Contributing a dataset to Fuel

This tutorial describes what you need to implement in order to contribute a new dataset to Fuel.

You need to implement the following:

  • Code that downloads the raw data files for your dataset
  • Code that converts these raw data files into a format that’s useable by your dataset subclass
  • Dataset subclass that interfaces with your converted data

We’ll cover the basics for the following use case:

  • The data consists of several data sources (e.g. features, targets) that can be stored in numpy.ndarray-like objects
  • Data sources have a fixed shape (e.g. vectors of size 100, images of width 32, weight 32 and with 3 channels)
  • The data is split into various sets (e.g. training, validation, test)

Toy example

For this tutorial, we’ll implement the venerable Iris dataset in Fuel. This dataset features 150 examples split into three classes (50 examples per class), and each example consists of four features.

For the purpose of demonstration, we’ll split the dataset into a training set (100 examples), a validation set (20 examples) and a test set (30 examples). We’ll pretend the test set doesn’t have any label information available, as is often the case for machine learning competitions.

Download code

The Iris dataset is contained in a single file, iris.data, which we’ll need to make available for users to download.

The preferred way of downloading dataset files in Fuel is the fuel-download script. Dataset implementations include a function for downloading their required files in the fuel.downloaders subpackage. In order to make that function accessible to fuel-download, they need to include it in the all_downloaders attribute of the fuel.downloaders subpackage.

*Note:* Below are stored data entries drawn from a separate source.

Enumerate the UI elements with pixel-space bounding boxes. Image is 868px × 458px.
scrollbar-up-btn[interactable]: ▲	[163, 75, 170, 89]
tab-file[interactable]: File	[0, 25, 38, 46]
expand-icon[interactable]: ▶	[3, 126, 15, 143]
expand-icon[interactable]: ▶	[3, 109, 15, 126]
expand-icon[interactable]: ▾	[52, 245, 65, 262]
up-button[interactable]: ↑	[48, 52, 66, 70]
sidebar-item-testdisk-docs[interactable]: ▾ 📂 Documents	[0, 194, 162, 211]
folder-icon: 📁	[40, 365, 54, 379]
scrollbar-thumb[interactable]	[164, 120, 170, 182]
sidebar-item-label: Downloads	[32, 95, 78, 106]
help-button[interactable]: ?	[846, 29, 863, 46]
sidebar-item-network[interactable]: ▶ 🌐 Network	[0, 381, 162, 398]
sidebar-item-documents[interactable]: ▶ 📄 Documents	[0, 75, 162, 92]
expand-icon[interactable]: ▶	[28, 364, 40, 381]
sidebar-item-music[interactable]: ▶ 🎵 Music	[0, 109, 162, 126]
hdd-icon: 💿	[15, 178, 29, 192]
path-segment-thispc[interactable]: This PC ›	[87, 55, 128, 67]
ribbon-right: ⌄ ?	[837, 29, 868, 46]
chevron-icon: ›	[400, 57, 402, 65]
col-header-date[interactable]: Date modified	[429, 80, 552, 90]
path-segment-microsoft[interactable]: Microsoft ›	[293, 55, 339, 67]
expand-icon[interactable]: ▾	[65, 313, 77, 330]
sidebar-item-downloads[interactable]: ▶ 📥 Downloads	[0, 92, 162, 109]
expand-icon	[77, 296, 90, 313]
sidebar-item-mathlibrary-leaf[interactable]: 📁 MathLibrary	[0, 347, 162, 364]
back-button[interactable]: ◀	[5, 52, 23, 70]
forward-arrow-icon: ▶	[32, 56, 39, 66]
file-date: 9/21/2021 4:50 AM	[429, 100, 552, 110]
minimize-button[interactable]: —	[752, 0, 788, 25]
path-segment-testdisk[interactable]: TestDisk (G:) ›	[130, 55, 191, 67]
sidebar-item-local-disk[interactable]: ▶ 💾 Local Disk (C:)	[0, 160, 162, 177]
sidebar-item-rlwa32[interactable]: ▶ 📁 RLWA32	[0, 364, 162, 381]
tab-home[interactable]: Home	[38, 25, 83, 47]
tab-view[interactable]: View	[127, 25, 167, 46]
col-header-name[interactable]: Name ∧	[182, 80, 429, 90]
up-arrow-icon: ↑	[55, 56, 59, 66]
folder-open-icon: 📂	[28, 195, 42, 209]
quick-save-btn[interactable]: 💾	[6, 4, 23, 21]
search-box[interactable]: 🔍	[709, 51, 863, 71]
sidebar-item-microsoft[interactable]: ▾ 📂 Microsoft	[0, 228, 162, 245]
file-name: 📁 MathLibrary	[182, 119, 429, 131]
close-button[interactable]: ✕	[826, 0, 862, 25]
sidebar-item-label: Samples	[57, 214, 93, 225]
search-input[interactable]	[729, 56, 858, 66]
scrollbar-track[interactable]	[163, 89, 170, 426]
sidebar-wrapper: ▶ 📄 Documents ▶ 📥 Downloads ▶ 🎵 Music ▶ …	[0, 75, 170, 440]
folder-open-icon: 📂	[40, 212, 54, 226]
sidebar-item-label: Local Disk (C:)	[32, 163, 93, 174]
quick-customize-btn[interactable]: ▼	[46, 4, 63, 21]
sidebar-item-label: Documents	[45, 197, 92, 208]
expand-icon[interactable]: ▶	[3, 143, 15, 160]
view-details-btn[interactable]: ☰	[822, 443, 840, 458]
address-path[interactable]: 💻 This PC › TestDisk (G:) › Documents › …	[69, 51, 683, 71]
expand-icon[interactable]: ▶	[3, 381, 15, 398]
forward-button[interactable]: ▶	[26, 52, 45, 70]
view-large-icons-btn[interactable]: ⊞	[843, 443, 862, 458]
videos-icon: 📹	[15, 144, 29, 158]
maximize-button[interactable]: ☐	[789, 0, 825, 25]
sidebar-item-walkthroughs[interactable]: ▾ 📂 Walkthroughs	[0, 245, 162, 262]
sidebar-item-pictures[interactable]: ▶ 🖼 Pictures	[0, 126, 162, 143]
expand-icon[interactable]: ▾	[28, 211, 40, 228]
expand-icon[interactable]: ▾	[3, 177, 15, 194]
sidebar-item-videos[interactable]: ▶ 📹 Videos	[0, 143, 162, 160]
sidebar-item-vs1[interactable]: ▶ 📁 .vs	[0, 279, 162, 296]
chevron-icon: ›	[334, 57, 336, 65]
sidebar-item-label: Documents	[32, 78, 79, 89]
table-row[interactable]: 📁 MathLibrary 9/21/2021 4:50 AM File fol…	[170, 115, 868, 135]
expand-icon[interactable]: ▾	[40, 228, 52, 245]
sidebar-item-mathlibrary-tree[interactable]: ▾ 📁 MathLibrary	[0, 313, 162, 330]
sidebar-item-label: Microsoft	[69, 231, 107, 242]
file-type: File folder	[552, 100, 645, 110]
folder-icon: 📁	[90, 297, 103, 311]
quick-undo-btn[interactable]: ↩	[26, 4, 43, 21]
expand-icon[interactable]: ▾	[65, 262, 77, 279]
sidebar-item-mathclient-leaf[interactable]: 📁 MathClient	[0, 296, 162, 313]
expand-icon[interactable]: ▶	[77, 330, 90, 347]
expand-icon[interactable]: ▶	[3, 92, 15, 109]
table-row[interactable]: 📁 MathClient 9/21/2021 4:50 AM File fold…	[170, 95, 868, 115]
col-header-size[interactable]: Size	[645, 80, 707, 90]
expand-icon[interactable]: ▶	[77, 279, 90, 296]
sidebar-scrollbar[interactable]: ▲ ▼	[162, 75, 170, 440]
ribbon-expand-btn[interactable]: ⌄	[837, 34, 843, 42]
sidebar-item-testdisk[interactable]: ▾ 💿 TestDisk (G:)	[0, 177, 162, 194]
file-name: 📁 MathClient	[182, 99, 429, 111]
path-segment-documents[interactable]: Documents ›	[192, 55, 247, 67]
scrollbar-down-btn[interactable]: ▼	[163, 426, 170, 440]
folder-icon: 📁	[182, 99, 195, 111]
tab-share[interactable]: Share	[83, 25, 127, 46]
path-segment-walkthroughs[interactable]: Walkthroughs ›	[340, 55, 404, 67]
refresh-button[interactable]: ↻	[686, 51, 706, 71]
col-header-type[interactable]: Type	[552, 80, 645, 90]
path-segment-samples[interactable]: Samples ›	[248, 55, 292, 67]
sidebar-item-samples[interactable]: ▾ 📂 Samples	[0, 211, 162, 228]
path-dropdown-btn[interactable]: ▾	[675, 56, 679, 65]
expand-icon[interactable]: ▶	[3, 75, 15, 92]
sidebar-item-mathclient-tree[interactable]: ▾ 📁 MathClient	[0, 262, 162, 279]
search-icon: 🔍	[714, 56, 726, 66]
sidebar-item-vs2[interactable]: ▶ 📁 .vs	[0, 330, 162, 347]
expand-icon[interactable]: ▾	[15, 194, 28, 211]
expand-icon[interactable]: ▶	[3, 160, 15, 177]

The function accepts an argparse.ArgumentParser instance as input and should return a downloading function. Put the following piece of code inside the fuel.downloaders.iris module (you’ll have to create it):

from fuel.downloaders.base import default_downloader

def fill_subparser(subparser):
    subparser.set_defaults(
        urls=['https://archive.ics.uci.edu/ml/machine-learning-databases/'
              'iris/iris.data'],
        filenames=['iris.data'])
    return default_downloader

You should also register Iris as a downloadable dataset via the all_downloaders attribute. It’s a tuple of pairs of name and subparser filler function. Here’s an example of how the fuel.downloaders init file might look:

from fuel.downloaders import binarized_mnist
from fuel.downloaders import iris

all_downloaders = (
    ('binarized_mnist', binarized_mnist.fill_subparser),
    ('iris', iris.fill_subparser))

A lot is going on in these few lines of code, so let’s break it down.

In order to be more flexible, the fuel-download script uses subparsers. This lets each dataset define their own set of arguments. If you registered it properly, the function you just defined will get called and be given its own subparser to fill. Users will then be able to type the fuel-download iris command and iris.data will be downloaded.

When the fuel-download iris command is typed, the download script will call the function returned by fill_subparser and give it the argparse.Namespace instance containing all parsed command line arguments. That function is responsible for downloading the data.

We used the default_downloader() convenience function as our download function. It expects the parsed arguments to contain a list of URLs and a list of filenames, and downloads each URL, saving it under its corresponding filename. This is why we set the urls and filenames default arguments.

If your use case is more exotic, you can just as well define your own download function. Be aware of the following default arguments:

  • directory : in which directory the files need to be saved
  • clear : if True, your download function is expected to remove the downloaded files from directory.

Conversion code

In order to minimize the amount of code we have to write, we’ll subclass H5PYDataset. This means we’ll have to create an HDF5 file to store our data. For more information, see the dedicated tutorial on how to create an H5PYDataset-compatible HDF5 file.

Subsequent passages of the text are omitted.